Listed entries:

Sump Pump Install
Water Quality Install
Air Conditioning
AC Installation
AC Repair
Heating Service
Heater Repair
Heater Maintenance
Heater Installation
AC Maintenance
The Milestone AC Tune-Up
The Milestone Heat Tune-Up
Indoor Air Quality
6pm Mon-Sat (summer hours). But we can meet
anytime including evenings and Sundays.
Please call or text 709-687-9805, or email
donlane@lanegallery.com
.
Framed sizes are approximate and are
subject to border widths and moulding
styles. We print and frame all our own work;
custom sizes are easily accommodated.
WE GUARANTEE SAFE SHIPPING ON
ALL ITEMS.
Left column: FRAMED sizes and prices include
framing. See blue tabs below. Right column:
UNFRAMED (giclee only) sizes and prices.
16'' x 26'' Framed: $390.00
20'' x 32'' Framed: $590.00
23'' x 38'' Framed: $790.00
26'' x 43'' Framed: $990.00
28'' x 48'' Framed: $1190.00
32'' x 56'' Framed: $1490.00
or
...
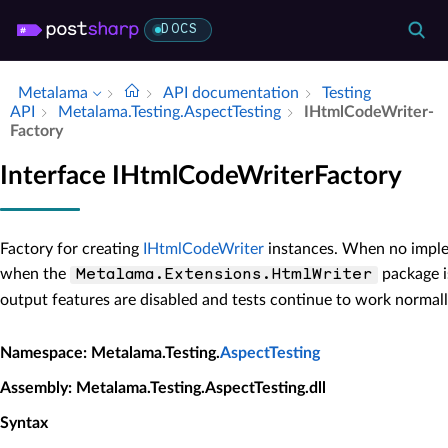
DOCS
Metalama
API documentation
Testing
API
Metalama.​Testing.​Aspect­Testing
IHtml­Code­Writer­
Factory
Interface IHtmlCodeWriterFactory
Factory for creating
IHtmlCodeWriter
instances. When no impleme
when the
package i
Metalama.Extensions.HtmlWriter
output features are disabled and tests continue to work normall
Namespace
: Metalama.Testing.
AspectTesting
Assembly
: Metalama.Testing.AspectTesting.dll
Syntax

Task details: Your reply should be a single number: the count of lines above that include the string "column".

Task output: 2